Three male and one female elder joined this session. They had never engaged in prior co-design with us. In regards to UCP, we have found in other ovaHerero settings that storytelling is the most fruitful method with ovaHerero communities. As such, we proposed the participants in this session to narrate a story of choice.

The participants narrated the story of how a young single male has got a young female pregnant and how the couple would inform the respective families and took the responsibilities upon the pregnancy, with this leading to marriage and how the couple would ideally be and behave regarding traits, behaviours, skills learnt and gained; also on the duties to carry out once they got married.

     

After the recount the female participant was enticed to draw the pregnant girl on an IPad.
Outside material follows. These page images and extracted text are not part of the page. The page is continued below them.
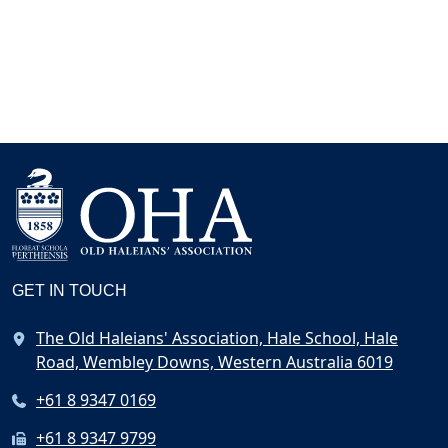
GET IN TOUCH
The Old Haleians' Association, Hale School, Hale
Road, Wembley Downs, Western Australia 6019
+61 8 9347 0169
+61 8 9347 9799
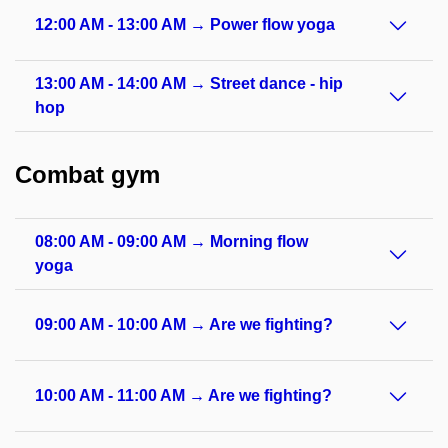
12:00 AM - 13:00 AM → Power flow yoga
13:00 AM - 14:00 AM → Street dance - hip
hop
Combat gym
08:00 AM - 09:00 AM → Morning flow
yoga
09:00 AM - 10:00 AM → Are we fighting?
10:00 AM - 11:00 AM → Are we fighting?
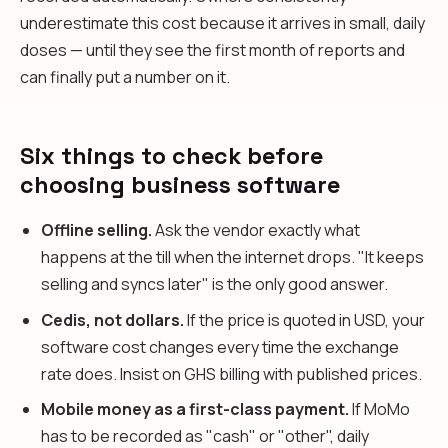
underestimate this cost because it arrives in small, daily
doses — until they see the first month of reports and
can finally put a number on it.
Six things to check before
choosing business software
Offline selling.
Ask the vendor exactly what
happens at the till when the internet drops. "It keeps
selling and syncs later" is the only good answer.
Cedis, not dollars.
If the price is quoted in USD, your
software cost changes every time the exchange
rate does. Insist on GHS billing with published prices.
Mobile money as a first-class payment.
If MoMo
has to be recorded as "cash" or "other", daily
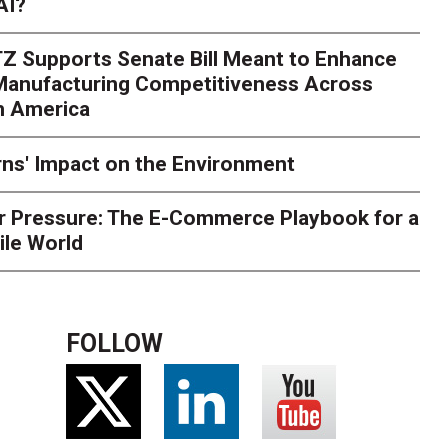
AI?
rk. Here's What to Stres
Z Supports Senate Bill Meant to Enhance
rry
Peak season exposes last-mile issues when consumer e
 Manufacturing Competitiveness Across
ce for delivery delays is low. The smaller delivery mistakes a
h America
ns' Impact on the Environment
r Pressure: The E-Commerce Playbook for a
ile World
FOLLOW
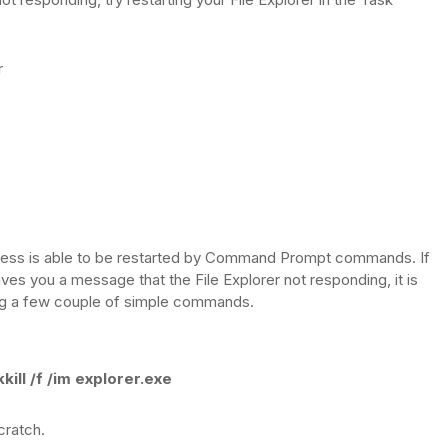
r
ocess is able to be restarted by Command Prompt commands. If
 gives you a message that the File Explorer not responding, it is
ing a few couple of simple commands.
kkill /f /im explorer.exe
cratch.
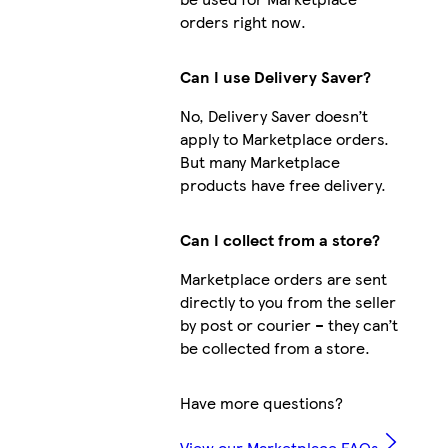
orders right now.
Can I use Delivery Saver?
No, Delivery Saver doesn’t
apply to Marketplace orders.
But many Marketplace
products have free delivery.
Can I collect from a store?
Marketplace orders are sent
directly to you from the seller
by post or courier – they can’t
be collected from a store.
Have more questions?
View our Marketplace FAQs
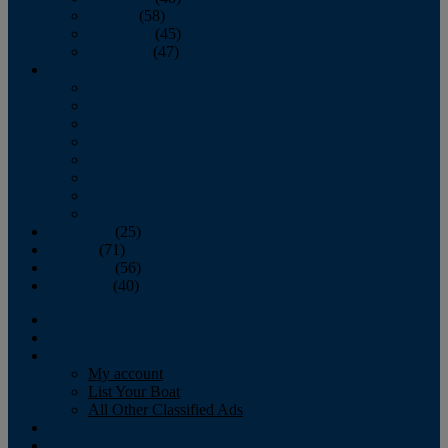
October
(58)
November
(45)
December
(47)
2007
January
February
March
April
May
June
July
August
September
(25)
October
(71)
November
(56)
December
(40)
Magazine
‘Lectronic
Classifieds
My account
List Your Boat
All Other Classified Ads
Calendar
Crew List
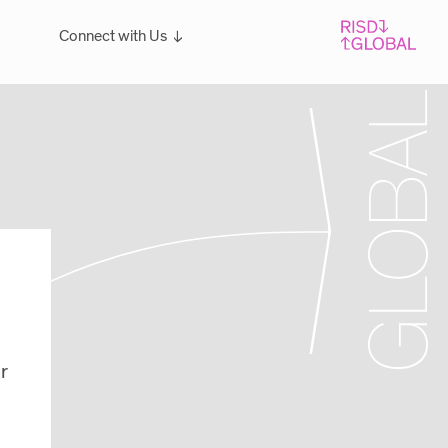
Connect with Us
Overview
For students: Let's Talk!
r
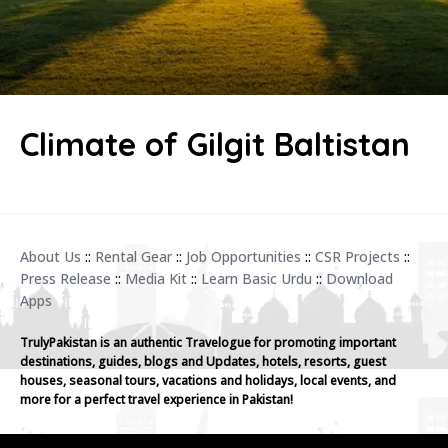
Climate of Gilgit Baltistan
About Us
::
Rental Gear
::
Job Opportunities
::
CSR Projects
::
Press Release
::
Media Kit
::
Learn Basic Urdu
::
Download
Apps
TrulyPakistan is an authentic Travelogue for promoting important
destinations, guides, blogs and Updates, hotels, resorts, guest
houses, seasonal tours, vacations and holidays, local events, and
more for a perfect travel experience in Pakistan!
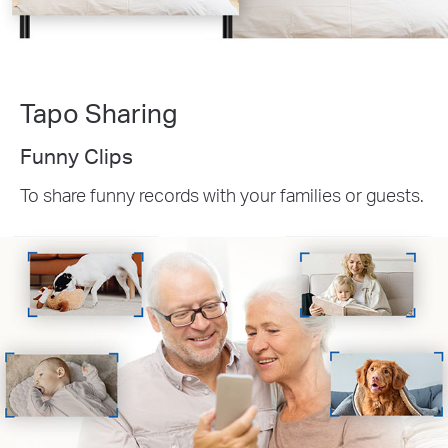
Tapo Sharing
Funny Clips
To share funny records with your families or guests.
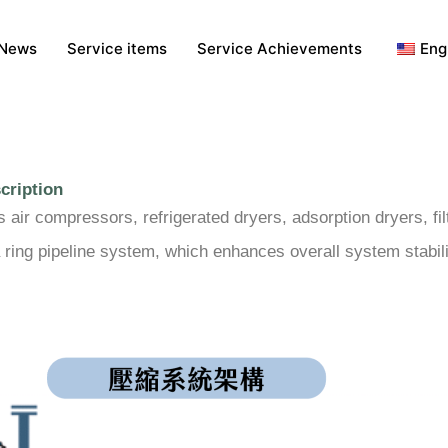
News
Service items
Service Achievements
Eng
cription
ir compressors, refrigerated dryers, adsorption dryers, filt
 ring pipeline system, which enhances overall system stabil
The participants then detailed practises of “the stick” the Elder (the father of the bride), which would be given to the bride on her journey to her parents-in-laws, and brought back with her later. Participants, hence, fetched a number of sticks from the house owner to explain the diverse connotations that these carry, which provides of further detail on the importance the stick and the implicit and diverse meanings the stick carries depending on moments, contexts, carriers, etc.

As a scientific literary result, this session is included in both, a scientific paper published at the CaTaC’16 conference to be held in London (UK) in June 2016 and an upcoming publication at an international conference to be held in Aarhus, Denmark, in August 2016.